Le seul traitement médiatique visible de la question migratoire, c’est celui qu’assume assez courageusement le ministre de l’ Intérieur. Gérard Collomb hé rite du dossier en bout de course, quand il faut évacuer les campements, expulser, reconduire à la frontière… On traite la jungle de Calais, de Vintimille, de La Chapelle-Pajol, mais c’est seulement une partie du problème, la fin du parcours migratoire, l’écume de la vague. En réalité, le phénomène est d’une ampleur et d’une complexité bien plus grandes. Il comporte de multiples dimensions : policières, certes, mais aussi humanitaires et géopolitiques. Là encore, la situation du continent africain est une donnée clé pour comprendre ce qui se passe. Prenons un exemple : certains disent (et le président Macron le reprend à son compte) que ce sont l’éducation et le développement qui permettront de régler la crise migratoire en donnant un avenir chez eux aux jeunes Africains. En réalité, plus on est éduqué et plus on a de désir - et de chances - de partir pour aller se fixer dans un pays du Nord. Les conditions pour permettre aux jeunes diplômés de rester dans leur pays ou d’y revenir après leurs études sont complexes. Il faut sans doute inventer des solutions nouvelles, permettre par exemple à ceux qui ont étudié ici de conserver un certain nombre de leurs avantages sociaux quand ils rentrent chez eux pendant le temps nécessaire à leur insertion professionnelle. L’instauration de visas de circulation, comme annoncé à Ouagadougou est une autre mesure favorable. Mais elle n’est pas suffisante. Il faut mener des études précises, en concertation avec les gouvernements africains, pour mettre en place de véritables incitations au retour des élites.

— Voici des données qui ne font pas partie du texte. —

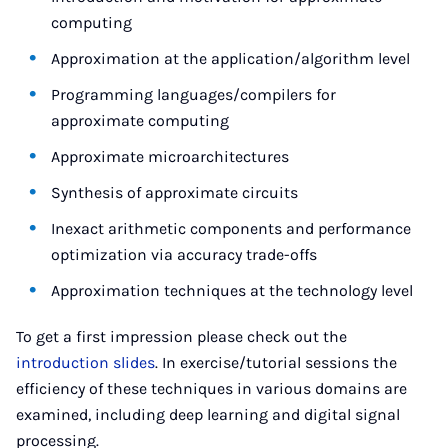
computing
Approximation at the application/algorithm level
Programming languages/compilers for
approximate computing
Approximate microarchitectures
Synthesis of approximate circuits
Inexact arithmetic components and performance
optimization via accuracy trade-offs
Approximation techniques at the technology level
To get a first impression please check out the
introduction slides
. In exercise/tutorial sessions the
efficiency of these techniques in various domains are
examined, including deep learning and digital signal
processing.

Que fait le gouvernement ?
Le sujet des migrations internationales est à l’évidence une des plus grandes priorités pour la France. C’est un immense défi à relever. C’est aussi un très grand danger pour les pays du Sud qui voient leurs élites fuir et manquent des cadres nécessaires au développement. Au lieu de le reconnaître et de l’afficher, le gouvernement semble privilégier une approche fragmentaire, éclatée entre divers secteurs de l’Etat. De deux choses l’une : soit il n’a pas mesuré l’ampleur du problème, et ce serait extrêmement regrettable, soit il veut garder une certaine discrétion, et il préfère agir en secret contre les passeurs avec des actions des services spéciaux et en négociant en sous-main des accords avec les pouvoirs africains. Une telle approche pourrait se concevoir ; elle est à mon avis dangereuse et vouée à l’échec. La question des migrations internationales suppose information et transparence. Il faut que chacun soit conscient des enjeux cruciaux que porte ce sujet et que l’action soit soutenue par l’opinion publique. Une telle politique doit être incarnée, ni par le ministre de l’Intérieur, si bien disposé soit-il, ni par d’obscurs délégués interministériels mais par de grandes voix morales qui seront capables de la placer dans une perspective humaniste.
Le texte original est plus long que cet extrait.